Just to be clear there are two separate (but related issues).

  1. The cycle id depends on the input order and identical molecules ordered differently get different identifiers. There is no mixup with "chordless" cycles in this example.

    C1CCCCC1CCC(C)C1CCCCC1 -> C16/1-15/2-3/2-14/3-4/4-5/5-6/6-14/7-8/7-15/8-16/9-10/9-16/10-11/11-12/12-13/13-16/14-15
    C1CCCCC1C(C)CCC1CCCCC1 -> C16/1-15/2-3/2-14/3-4/4-5/5-6/6-14/7-8/7-14/8-15/9-10/9-16/10-11/11-12/12-13/13-16/15-16
  2. The cycle basis is non-unique, paths generate by the cycles depends on the order generated. As you say "chordless" but I'm not sure that concept extends beyond a single edge and a non-unique way.

JanCBrammer commented 2 years ago

@johnmay, I think I got to the bottom of the issue.

The cycle ID is indeed unsuitable as an invariant for the two reasons you mention above.

The tests did not catch these problems since the tests were wrong.

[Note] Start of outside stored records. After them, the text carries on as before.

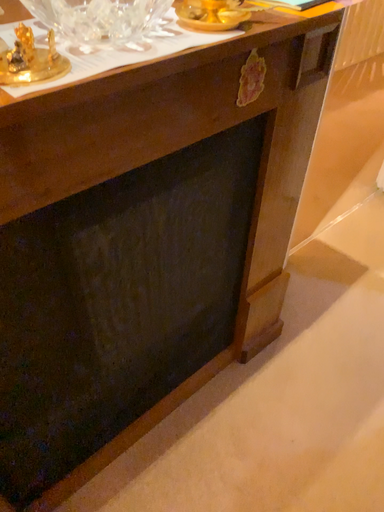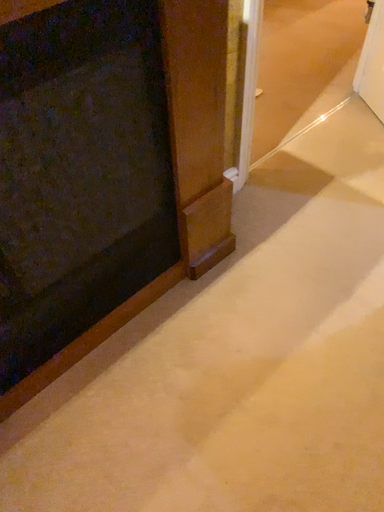 Question: Which way did the camera rotate in the video?

Choices:
 (A) rotated upward
 (B) rotated downward

Answer: (B) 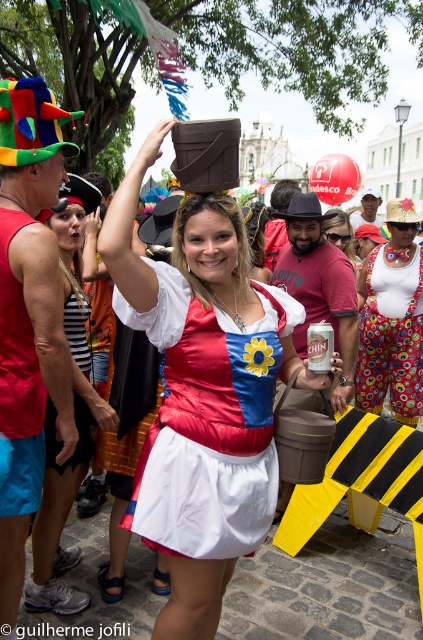 Is satin dress at center smaller than brushed metal can at center?

Yes.

Who is positioned more to the left, satin dress at center or brushed metal can at center?

satin dress at center

Image resolution: width=423 pixels, height=640 pixels. I want to click on satin dress at center, so click(x=208, y=422).

You are a GUI agent. You are given a task and a screenshot of the screen. Output one action in this format:
    pyautogui.click(x=<x>, y=<y>)
    Task: Click on the satin dress at center
    The height and width of the screenshot is (640, 423).
    Given the screenshot: What is the action you would take?
    pyautogui.click(x=208, y=422)

Can you confirm if matte brown hat at upper center is positioned to the right of brushed metal can at center?

Incorrect, matte brown hat at upper center is not on the right side of brushed metal can at center.

Does point (136, 300) lie in front of point (312, 209)?

Yes, it is in front of point (312, 209).

The image size is (423, 640). Identify the location of matte brown hat at upper center. (203, 392).

Is point (172, 509) positioned behind point (13, 189)?

No.

Does matte brown hat at upper center appear under red fabric tank top at left?

Yes, matte brown hat at upper center is below red fabric tank top at left.

Is point (170, 563) closer to camera compared to point (11, 298)?

That is True.

You are a GUI agent. You are given a task and a screenshot of the screen. Output one action in this format:
    pyautogui.click(x=<x>, y=<y>)
    Task: Click on the matte brown hat at upper center
    
    Given the screenshot: What is the action you would take?
    pyautogui.click(x=203, y=392) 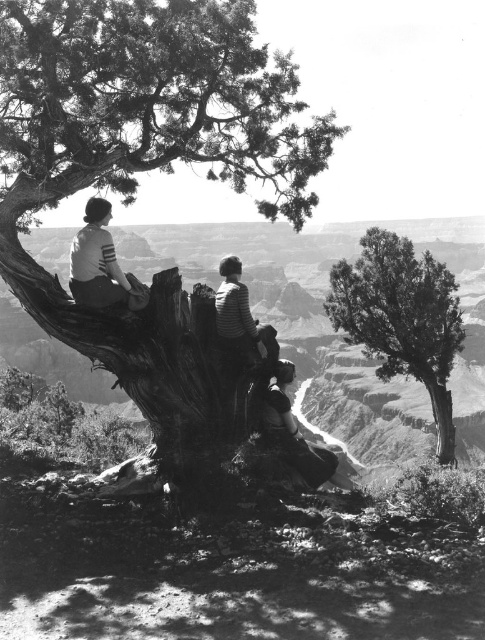 Question: Which object is closer to the camera taking this photo?

Choices:
 (A) smooth bark tree at right
 (B) striped jersey at upper left

Answer: (B)

Question: Is the position of smooth bark tree at right more distant than that of striped jersey at upper left?

Choices:
 (A) no
 (B) yes

Answer: (B)

Question: Does smooth bark tree at right have a lesser width compared to striped jersey at upper left?

Choices:
 (A) yes
 (B) no

Answer: (B)

Question: Which point is farther to the camera?

Choices:
 (A) (120, 268)
 (B) (415, 307)
 (C) (276, 70)

Answer: (A)

Question: Does rough bark tree trunk at left appear over striped jersey at upper left?

Choices:
 (A) yes
 (B) no

Answer: (B)

Question: Which is nearer to the smooth bark tree at right?

Choices:
 (A) striped jersey at upper left
 (B) rough bark tree trunk at left

Answer: (B) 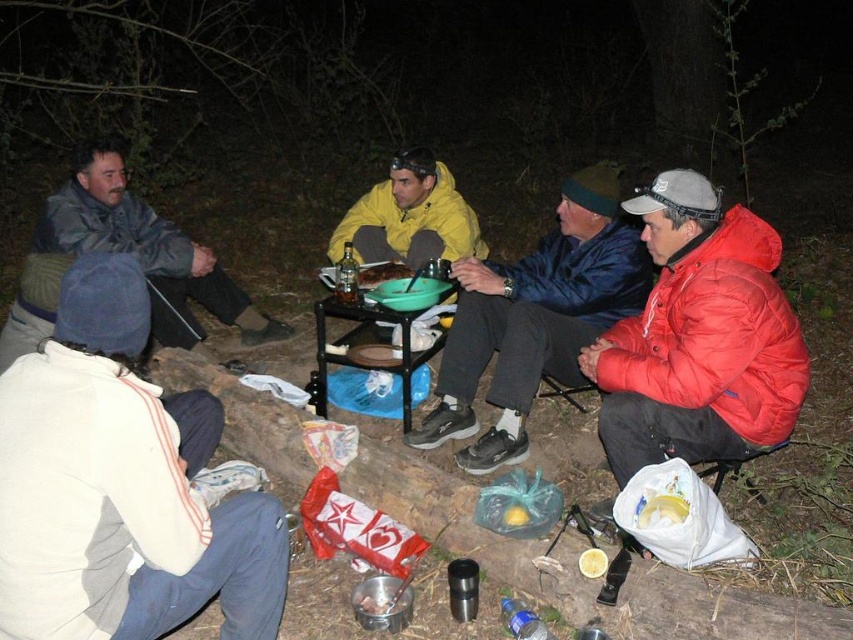 You are planning to place a decorative centerpiece on the smooth plastic plate at center. Considering the black metal picnic table at center, is there enough space to place the plate without it hanging over the edge?

The black metal picnic table at center is positioned under smooth plastic plate at center, so there is enough space to place the plate without it hanging over the edge.

You are standing at the point labeled point (x=262, y=528) and want to move towards the point labeled point (x=141, y=262). Given the uneven terrain and scattered debris on the ground, which direction should you move to reach your destination safely?

Since point (x=262, y=528) is closer to the viewer than point (x=141, y=262), you should move forward towards the destination while being cautious of the uneven ground and debris in your path.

Turns out, your suspicion of the passing test on the rigid graph benchmark is quite justified ;) I felt uneasy about it (the passing tests) as well...

Here's the problem: In the shuffle test, the node labels are permuted correctly. However, the cycle IDs get computed and assigned during the instantiation of the original graph (i.e., the graph whose nodes are shuffled). That is, during the shuffle test, only the node labels were permuted while the cycle IDs associated with the nodes stayed the same. The cycle IDs stayed the same since the graph wasn't reinstantiated after shuffling (this is fixed now: a40ead36ed39748b5cf58ab3be29030bd351f841). Therefore, the canonicalization always used the same cycle IDs irrespective of the shuffling.

Back to the drawing board I guess. I'll replace the cycle invariant with the "degree vector" you're suggesting above or the one proposed in https://doi.org/10.1186/s13321-020-00453-4.

Thanks again for digging into this, and for the (counter-)examples above, they led me to the problem. I needed a second pair of eyes on this!

JanCBrammer commented 2 years ago

Closing with 77f67dcaf45a92f856a285dc386ffbb1cf321c41.

rapodaca commented 2 years ago

Which approach does the closing commit take? Degree vector, the one proposed by Krotko, or something else?

JanCBrammer commented 2 years ago

@rapodaca, none at the moment. I'm planning on implementing the two invariants Krotko proposes (he calls them "ring invariant" and "distance invariant"). Opened #53 to make it clear that this is work in progress.